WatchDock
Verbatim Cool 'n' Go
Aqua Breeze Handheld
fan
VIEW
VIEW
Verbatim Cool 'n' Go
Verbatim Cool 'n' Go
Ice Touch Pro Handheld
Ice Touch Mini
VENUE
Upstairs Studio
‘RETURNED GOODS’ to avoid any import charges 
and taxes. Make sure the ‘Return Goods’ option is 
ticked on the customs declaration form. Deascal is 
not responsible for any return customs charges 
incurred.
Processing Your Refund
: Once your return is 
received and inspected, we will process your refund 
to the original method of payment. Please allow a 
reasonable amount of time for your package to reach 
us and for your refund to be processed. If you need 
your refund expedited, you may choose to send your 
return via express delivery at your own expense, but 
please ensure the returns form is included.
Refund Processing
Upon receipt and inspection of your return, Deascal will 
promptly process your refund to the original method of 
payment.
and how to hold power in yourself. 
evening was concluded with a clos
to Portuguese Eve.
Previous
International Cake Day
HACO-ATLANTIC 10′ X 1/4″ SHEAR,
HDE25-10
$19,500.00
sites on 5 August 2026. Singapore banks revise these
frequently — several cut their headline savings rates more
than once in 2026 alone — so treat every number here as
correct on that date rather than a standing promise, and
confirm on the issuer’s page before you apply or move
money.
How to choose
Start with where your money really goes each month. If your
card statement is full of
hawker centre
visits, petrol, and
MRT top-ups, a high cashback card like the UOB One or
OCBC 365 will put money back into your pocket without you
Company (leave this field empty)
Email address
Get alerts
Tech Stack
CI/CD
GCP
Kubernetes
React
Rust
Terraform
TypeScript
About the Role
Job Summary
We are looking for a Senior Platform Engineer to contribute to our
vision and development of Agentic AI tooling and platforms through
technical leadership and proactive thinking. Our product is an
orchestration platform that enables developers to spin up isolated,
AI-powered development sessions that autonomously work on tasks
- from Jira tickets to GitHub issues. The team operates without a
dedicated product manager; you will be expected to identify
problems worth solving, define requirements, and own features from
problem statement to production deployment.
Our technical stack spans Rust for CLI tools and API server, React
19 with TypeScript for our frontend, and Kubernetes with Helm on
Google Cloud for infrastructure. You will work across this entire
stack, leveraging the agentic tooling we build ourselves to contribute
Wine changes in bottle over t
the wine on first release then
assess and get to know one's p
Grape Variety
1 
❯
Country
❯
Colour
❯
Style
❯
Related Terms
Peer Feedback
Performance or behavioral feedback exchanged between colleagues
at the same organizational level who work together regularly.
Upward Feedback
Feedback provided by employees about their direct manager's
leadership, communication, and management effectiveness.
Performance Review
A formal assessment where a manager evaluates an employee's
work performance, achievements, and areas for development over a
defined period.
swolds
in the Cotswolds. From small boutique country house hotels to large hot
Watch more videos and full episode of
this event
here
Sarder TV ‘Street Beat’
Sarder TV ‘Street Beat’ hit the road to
----------------------------------------
=== Task statement ===
Provide the number of lines in the records above that contain the word "customs", with no additional words.

=== Exercise response ===
2